Collected data entries
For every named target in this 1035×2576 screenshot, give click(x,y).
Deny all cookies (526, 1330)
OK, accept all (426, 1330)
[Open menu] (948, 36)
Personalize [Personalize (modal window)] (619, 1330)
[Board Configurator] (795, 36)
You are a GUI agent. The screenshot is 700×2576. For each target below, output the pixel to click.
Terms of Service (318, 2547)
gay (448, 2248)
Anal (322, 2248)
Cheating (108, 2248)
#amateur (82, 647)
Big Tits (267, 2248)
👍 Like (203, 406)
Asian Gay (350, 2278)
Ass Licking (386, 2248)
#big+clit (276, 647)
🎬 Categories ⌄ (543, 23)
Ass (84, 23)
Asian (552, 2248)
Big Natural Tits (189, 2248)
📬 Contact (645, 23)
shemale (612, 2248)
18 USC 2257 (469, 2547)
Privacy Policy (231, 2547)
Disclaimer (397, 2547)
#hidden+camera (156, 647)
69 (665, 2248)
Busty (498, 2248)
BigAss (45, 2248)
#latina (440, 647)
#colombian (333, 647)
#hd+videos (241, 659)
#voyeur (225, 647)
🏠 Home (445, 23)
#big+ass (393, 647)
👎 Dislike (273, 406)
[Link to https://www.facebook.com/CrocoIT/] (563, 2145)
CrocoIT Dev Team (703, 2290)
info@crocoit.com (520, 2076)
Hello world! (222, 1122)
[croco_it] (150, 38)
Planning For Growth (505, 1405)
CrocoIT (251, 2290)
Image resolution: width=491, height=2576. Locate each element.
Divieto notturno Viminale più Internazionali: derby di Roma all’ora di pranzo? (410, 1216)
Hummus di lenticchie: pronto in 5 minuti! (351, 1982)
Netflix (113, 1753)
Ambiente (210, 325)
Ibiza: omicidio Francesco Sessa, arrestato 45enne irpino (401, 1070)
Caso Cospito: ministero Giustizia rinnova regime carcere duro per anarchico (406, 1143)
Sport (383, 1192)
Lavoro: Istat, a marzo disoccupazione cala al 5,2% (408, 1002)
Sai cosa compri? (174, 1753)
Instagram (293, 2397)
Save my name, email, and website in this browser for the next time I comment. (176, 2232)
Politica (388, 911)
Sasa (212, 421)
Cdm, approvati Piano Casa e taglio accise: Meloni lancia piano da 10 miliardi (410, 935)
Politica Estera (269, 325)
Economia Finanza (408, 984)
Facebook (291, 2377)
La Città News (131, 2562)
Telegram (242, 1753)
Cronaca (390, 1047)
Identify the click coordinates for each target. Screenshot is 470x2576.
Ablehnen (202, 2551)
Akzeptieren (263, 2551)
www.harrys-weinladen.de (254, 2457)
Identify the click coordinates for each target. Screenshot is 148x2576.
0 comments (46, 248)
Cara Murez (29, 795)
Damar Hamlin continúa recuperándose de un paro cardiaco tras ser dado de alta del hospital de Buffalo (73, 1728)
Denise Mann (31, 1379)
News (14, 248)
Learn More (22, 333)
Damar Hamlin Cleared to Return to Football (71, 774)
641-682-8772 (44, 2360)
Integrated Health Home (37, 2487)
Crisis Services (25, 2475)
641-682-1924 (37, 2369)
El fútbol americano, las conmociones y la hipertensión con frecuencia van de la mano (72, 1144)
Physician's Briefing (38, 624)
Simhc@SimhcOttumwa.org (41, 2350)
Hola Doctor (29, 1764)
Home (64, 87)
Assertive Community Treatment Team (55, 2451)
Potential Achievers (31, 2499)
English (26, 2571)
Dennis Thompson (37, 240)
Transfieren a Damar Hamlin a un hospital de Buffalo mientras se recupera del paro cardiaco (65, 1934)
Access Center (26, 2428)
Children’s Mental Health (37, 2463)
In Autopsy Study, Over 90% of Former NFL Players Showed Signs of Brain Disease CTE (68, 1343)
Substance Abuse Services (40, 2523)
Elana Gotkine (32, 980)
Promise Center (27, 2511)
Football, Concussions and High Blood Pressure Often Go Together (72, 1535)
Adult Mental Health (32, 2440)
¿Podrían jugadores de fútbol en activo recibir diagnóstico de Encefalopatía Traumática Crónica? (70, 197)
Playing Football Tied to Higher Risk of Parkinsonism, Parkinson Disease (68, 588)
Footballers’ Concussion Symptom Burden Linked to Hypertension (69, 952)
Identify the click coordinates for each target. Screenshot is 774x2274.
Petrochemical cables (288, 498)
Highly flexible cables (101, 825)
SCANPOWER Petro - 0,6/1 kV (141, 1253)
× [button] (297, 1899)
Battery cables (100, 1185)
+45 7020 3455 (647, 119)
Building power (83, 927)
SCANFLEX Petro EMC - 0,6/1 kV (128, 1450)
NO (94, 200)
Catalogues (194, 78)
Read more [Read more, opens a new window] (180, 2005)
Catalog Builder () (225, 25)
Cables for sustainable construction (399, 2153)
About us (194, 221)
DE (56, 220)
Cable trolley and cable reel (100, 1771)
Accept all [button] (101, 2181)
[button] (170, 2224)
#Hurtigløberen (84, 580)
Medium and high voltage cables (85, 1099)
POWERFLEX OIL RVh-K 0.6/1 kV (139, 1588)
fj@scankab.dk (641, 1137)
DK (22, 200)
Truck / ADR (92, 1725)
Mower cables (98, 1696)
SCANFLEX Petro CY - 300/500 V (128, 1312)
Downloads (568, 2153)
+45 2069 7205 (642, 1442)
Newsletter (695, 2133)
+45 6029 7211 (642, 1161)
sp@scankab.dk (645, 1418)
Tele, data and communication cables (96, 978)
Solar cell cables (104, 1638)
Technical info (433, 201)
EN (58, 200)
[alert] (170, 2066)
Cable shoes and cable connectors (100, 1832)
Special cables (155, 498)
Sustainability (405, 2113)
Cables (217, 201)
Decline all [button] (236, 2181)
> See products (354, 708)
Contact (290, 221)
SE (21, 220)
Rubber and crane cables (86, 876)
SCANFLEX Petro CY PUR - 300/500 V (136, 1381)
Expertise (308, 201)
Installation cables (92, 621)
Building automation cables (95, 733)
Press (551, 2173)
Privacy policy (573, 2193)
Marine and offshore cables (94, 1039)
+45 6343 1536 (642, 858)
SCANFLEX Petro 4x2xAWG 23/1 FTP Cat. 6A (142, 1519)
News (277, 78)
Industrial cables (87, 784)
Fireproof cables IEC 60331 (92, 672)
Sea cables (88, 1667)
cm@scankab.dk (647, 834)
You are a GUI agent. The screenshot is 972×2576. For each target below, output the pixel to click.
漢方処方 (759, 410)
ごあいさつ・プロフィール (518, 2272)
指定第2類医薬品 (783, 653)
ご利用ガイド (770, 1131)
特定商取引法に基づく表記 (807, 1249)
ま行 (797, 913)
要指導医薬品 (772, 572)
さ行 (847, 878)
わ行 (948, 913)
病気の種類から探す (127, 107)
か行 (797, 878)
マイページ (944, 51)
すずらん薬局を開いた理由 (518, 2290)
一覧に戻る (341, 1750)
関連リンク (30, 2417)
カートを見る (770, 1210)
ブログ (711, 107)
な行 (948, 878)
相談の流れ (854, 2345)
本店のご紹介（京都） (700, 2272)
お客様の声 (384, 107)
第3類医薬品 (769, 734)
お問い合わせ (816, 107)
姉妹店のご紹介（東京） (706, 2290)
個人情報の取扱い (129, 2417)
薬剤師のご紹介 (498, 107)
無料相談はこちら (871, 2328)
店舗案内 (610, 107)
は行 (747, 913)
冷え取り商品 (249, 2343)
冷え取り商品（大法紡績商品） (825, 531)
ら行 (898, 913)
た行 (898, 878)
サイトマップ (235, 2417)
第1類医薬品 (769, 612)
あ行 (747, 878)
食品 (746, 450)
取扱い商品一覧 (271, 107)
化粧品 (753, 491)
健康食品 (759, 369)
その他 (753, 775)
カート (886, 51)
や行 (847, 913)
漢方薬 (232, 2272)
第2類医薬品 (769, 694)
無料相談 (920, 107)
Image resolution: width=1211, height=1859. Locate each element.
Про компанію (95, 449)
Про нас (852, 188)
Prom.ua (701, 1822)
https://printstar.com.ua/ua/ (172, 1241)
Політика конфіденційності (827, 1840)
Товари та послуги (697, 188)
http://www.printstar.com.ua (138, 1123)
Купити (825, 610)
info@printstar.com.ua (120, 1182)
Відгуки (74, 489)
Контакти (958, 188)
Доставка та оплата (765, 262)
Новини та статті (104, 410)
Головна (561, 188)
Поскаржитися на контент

> _Task brief_
Each line in the entries above that includes the string "below" should be extracted.

> _Your solution_
You are a GUI agent. The screenshot is 700×2576. For each target below, output the pixel to click.
You are a GUI agent. The screenshot is 972×2576. For each target below, output the pixel to click.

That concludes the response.